The 18 theoretical pathways are spread across several states, from East Mud Lake in western New York to the Swan River in northern Minnesota. Wisconsin holds eight of them. There are also four in Ohio and three in Indiana.

Zuercher says several factors must come together to allow those points to connect.

“For example, there is a creek in Ohio that, if it flooded in the right way, it would connect the Ohio River to the Great Lakes,” he said.

While these connections aren’t probable, they are possible, and the USACE is taking action to prevent them from happening.

“In most cases we are talking about a very large flood, like a 100-year flood. … It would take that level of a flood in order for the basins to be connected,” Zuercher said. “And there are a lot of ifs in those other 18 locations in terms of when it would happen and what it would look like. Is it really deep enough to transport the invasive species between those two basins while that’s happening? We had to look at all of those factors and try and determine whether that actually warrants any concern.”

The USACE has already completed projects to shore up two of those 18 locations, including the one that was the highest concern: Eagle Marsh in Indiana.

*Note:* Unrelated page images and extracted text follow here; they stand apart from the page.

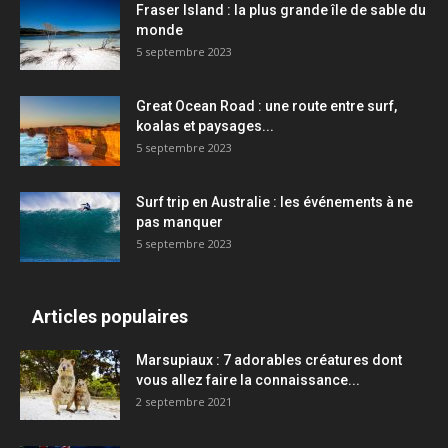
Fraser Island : la plus grande île de sable du
monde
5 septembre 2023
Great Ocean Road : une route entre surf,
koalas et paysages...
5 septembre 2023
Surf trip en Australie : les événements à ne
pas manquer
5 septembre 2023
Articles populaires
Marsupiaux : 7 adorables créatures dont
vous allez faire la connaissance...
2 septembre 2021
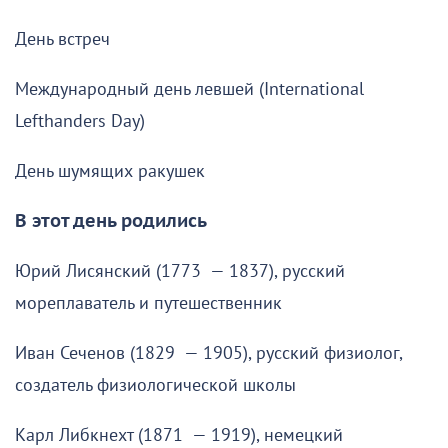
День встреч
Международный день левшей (International
Lefthanders Day)
День шумящих ракушек
В этот день родились
Юрий Лисянский (1773 — 1837), русский
мореплаватель и путешественник
Иван Сеченов (1829 — 1905), русский физиолог,
создатель физиологической школы
Карл Либкнехт (1871 — 1919), немецкий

(Courtesy: U.S. Army Corps of Engineers)

“There are these marsh lands that flood. And when they do, they provide an easy connection between the two basins. There was a berm that was put in place to alleviate the possibility of that happening even in a 100-year flood,” he explained. “We actually had to scale it back slightly because when you build a levy or a berm like that, you can cause further damage by preventing water from going where it wants to go. … They couldn’t build it to the top height that they wanted to, so they put a fence in to prevent fish from crossing between the two basins.”

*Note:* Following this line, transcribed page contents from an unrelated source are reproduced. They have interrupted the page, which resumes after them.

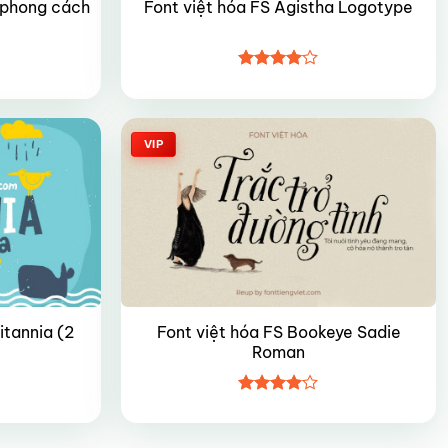
r phong cách
Font việt hóa FS Agistha Logotype
Được
xếp hạng
4
5 sao
VIP
itannia (2
Font việt hóa FS Bookeye Sadie
Roman
Được
xếp hạng
4
5 sao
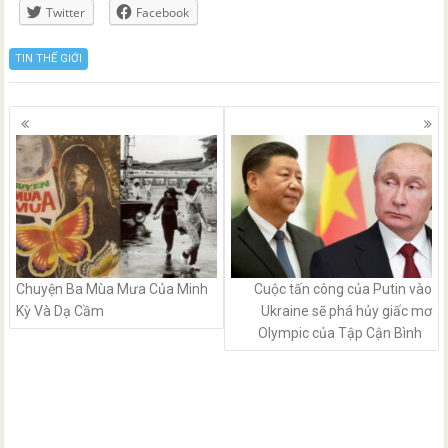
Twitter
Facebook
TIN THẾ GIỚI
Posts
navigation
Chuyện Ba Mùa Mưa Của Minh
Cuộc tấn công của Putin vào
Kỳ Và Dạ Cầm
Ukraine sẽ phá hủy giấc mơ
Olympic của Tập Cận Bình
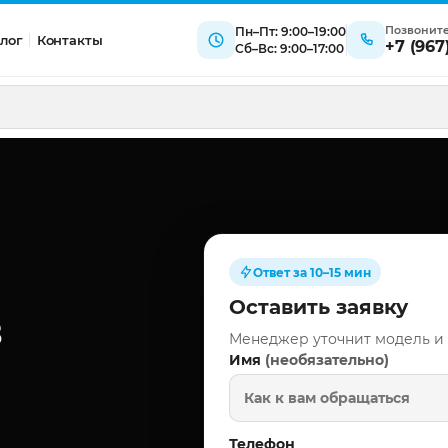
Позвонит
Пн–Пт: 9:00–19:00
лог
Контакты
+7 (967
Сб–Вс: 9:00–17:00
Ответ за 10–15 мин
Оставить заявку
в
Менеджер уточнит модель и
(необязательно)
Имя
Телефон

The second completed project is at the Erie Canal in Ohio. A nearby creek connects to the Ohio River, and if that creek overflowed, it would flow into the Erie Canal, which flows into Lake Erie.

While the Brandon Road Lock and Dam is a giant, billion-dollar behemoth, some of the actions are small and simple. Zuercher cited one flood plain that includes a pair of culverts that flow under I-80. To ensure fish couldn’t get through in the event of a major flood, they added grates to allow water to flow through and filter out any fish.

While the solutions may be simple, sometimes they are anything but for the USACE, as evidenced by the site project in the works right now on Killbuck Creek in Ohio.

“We had a farmer who was not interested in having berms built on his land. So, we were trying to acquire land. He built his own berm to prevent some flooding, but it wasn’t up to standards, and it wasn’t doing what we wanted to do for the entire length,” Zuercher said. “He is a farmer and he doesn’t want to lose a lot of his land to farm off of, which is understandable. We get that. So, we are working with them to come up with the best solution.”

The USACE is designing and completing the projects as they come, using funding from the Great Lakes Restoration Initiative, and tackling the ones that they view as the highest risk first.

Meanwhile, talks continue on the final plans for the Brandon Road project. The project is expected to cost more than $1.1 billion. Now, it is up to the USACE and state governments to figure out who will cover the costs.

“Rock Island District is working very diligently to negotiate with the state of Illinois to try and sign that project partnership agreement,” Zuercher said. “There has been some movement in the not-too-distant past, where they have come to some agreements on what they want to see in that project partnership agreement. So, they are really looking to move that forward.”

The designs for phase one are almost ready. Zuercher expects work to “really take off” once the financial deal is approved.